**TASK:** From the line containing "Border (1997) (217, 318)" through the last line of the entries, set down every line exactly and add nothing.
═══ AVAILABLE DATA
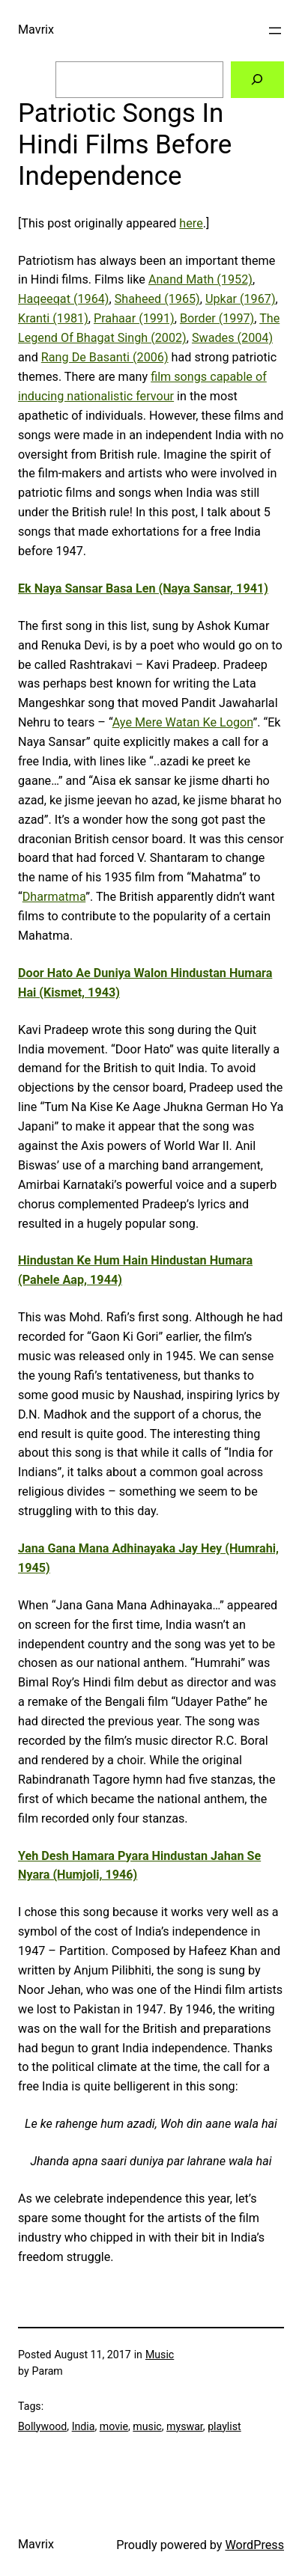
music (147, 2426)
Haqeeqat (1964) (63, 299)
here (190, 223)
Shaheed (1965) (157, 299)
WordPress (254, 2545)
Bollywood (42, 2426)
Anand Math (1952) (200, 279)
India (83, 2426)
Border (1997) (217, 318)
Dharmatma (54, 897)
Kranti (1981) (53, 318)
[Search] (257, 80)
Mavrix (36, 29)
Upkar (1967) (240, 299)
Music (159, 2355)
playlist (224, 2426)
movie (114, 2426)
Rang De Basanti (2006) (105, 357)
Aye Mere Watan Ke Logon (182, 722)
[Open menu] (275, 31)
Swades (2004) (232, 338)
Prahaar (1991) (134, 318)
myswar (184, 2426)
══════
**EXERCISE SOLUTION:**
Border (1997) (217, 318)
Dharmatma (54, 897)
Kranti (1981) (53, 318)
[Search] (257, 80)
Mavrix (36, 29)
Upkar (1967) (240, 299)
Music (159, 2355)
playlist (224, 2426)
movie (114, 2426)
Rang De Basanti (2006) (105, 357)
Aye Mere Watan Ke Logon (182, 722)
[Open menu] (275, 31)
Swades (2004) (232, 338)
Prahaar (1991) (134, 318)
myswar (184, 2426)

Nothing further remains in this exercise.